The lab's core so far consists of five academics who focus primarily on corporate finance, but they'll be supplemented by other researchers lured with project grants. Kothari also hopes to sign on at least 100 firms to share proprietary data on value creation for a secure data-mining project.

"Traditional accounting reports result only when revenue is realized, which can take years," explains Kothari. Instead, the researchers want to get their hands on numbers as companies evolve to find new ways to visualize the mess - using 3D models, for instance.

MIT's reputation also helps recruit academics for the new lab. "It was a no-brainer to come here," says Antoinette Schoar, an economist from the University of Chicago. She wants to develop a model for how the new economy's flaky workforce, aka free agents, affect a company's governance, management style and distribution of income among its stakeholders. In other words, if all your assets are people and they can walk anytime, how do you let them have their say and how do you reward them?Metrics are hot in academia. Within MIT and throughout the research community, pressure is intense not only to cover the Internet, but also to define it.

Researchers at high-profile business schools like Harvard, Stanford, the University of California at Berkeley and the University of Chicago are cranking out studies and hosting executive conferences on all things e-business.

"We're past [the first] stage," notes Kothari. "The new economy is here to stay and now it's increasingly amenable to serious data analysis."To his advantage, the field is still in its infancy and fragmented.
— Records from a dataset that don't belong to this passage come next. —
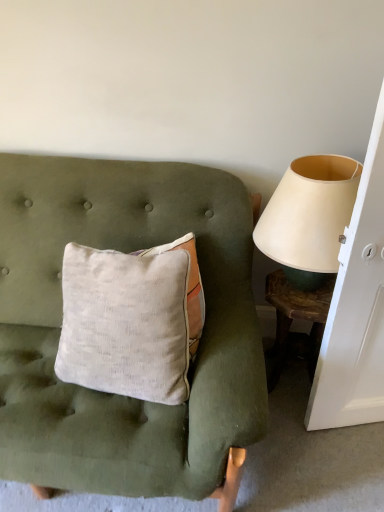 Question: Is textured linen pillow at center taller or shorter than wooden textured side table at right?

Choices:
 (A) short
 (B) tall

Answer: (B)

Question: Is point tap(225, 333) positioned closer to the camera than point tap(319, 314)?

Choices:
 (A) closer
 (B) farther

Answer: (A)

Question: Estimate the real-world distances between objects in this image. Which object is farther from the textured linen pillow at center?

Choices:
 (A) beige fabric lampshade at right
 (B) wooden textured side table at right

Answer: (B)

Question: Estimate the real-world distances between objects in this image. Which object is farther from the beige fabric lampshade at right?

Choices:
 (A) textured linen pillow at center
 (B) wooden textured side table at right

Answer: (A)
No other institution yet has an equally concerted effort under way. "We should be in the forefront of this, given the core competencies that emerged from MIT," says lab member David Scharfstein, citing the Media Lab.

One lesson the Media Lab learned well is the role wealthy corporate partners play in making or breaking a research institute. Arthur Andersen partner and lab co-director Barry Libert, the man who brought the idea for a new lab to MIT, was clearly paying attention.
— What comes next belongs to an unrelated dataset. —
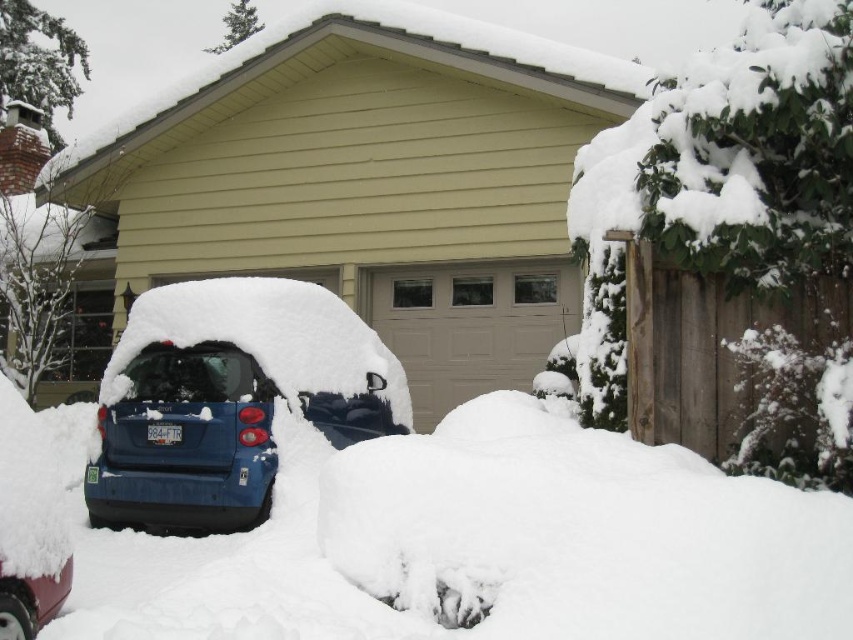 You are a snowplow operator who needs to clear the driveway. The driveway is 2 meters wide. You see a matte blue car at center and a shiny red car at lower left. Which car can you move to the side to make space for the plow without blocking the driveway?

The shiny red car at lower left has a smaller width than the matte blue car at center, so moving the shiny red car at lower left would allow more space for the snowplow to clear the driveway without blocking it.

You are a snowplow driver who needs to clear the driveway. You see the matte blue car at lower left and the shiny red car at lower left. Which car takes up more space in the driveway?

The matte blue car at lower left takes up more space in the driveway because its width is larger than the shiny red car at lower left.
Before his company wrote the check to MIT, he co-authored a book with Arthur Andersen managing partners Richard Boulton and Steve Samek called Cracking the Value Code, which addresses many of the issues now on the table at the Value Lab. Book in hand, Libert set out to create some real value. He says he approached Harvard about a joint venture with his firm, but was turned away.

"[They] felt that these issues were too close to the intellectual core of their future, and ... wanted to control the research agenda." Harvard wouldn't comment on the discussions.

In Libert's view, the heart of the matter is the "business genome," made up of five elements or asset classes: physical, financial, employee and supplier, customer and organization. Shift them around like the squares on a Rubik's Cube and, voila - the miracle of value creation is solved. Never mind that the book provides no real underlying methodology. Neither does it break new ground when it proposes more social accounting - an idea that has been kicked around in liberal circles for at least 20 years.

It might be academically unsatisfying, but it creates value for Arthur Andersen. Libert's book and sponsorship of the MIT lab are a one-two punch to establish credibility in e-consulting. The firm plans to fund three more value research labs later this year at business schools in London, Brussels and either Hong Kong or Japan. Says a well-tanned Libert, just back in Boston from an Internet Economy schmoozefest in Los Angeles: "We're working with a measurement system that's 500 years old. We'll develop a new [framework] so we can say to big companies and governments, 'Gentlemen, here is the measurement system of the future!'"MIT's Kothari is not so sure Libert's genome model is the only path across the new frontier. "It's just one idea of how to go about determining value," says the professor, "but not the only one." He is still looking for other sponsors.

With lots of open questions swirling around, Libert is certainly up to speed when it comes to his own intangibles. He claims he and his co-authors have filed 59 patents on the book's theory. He might need Kothari's V-team to figure out if they're worth anything.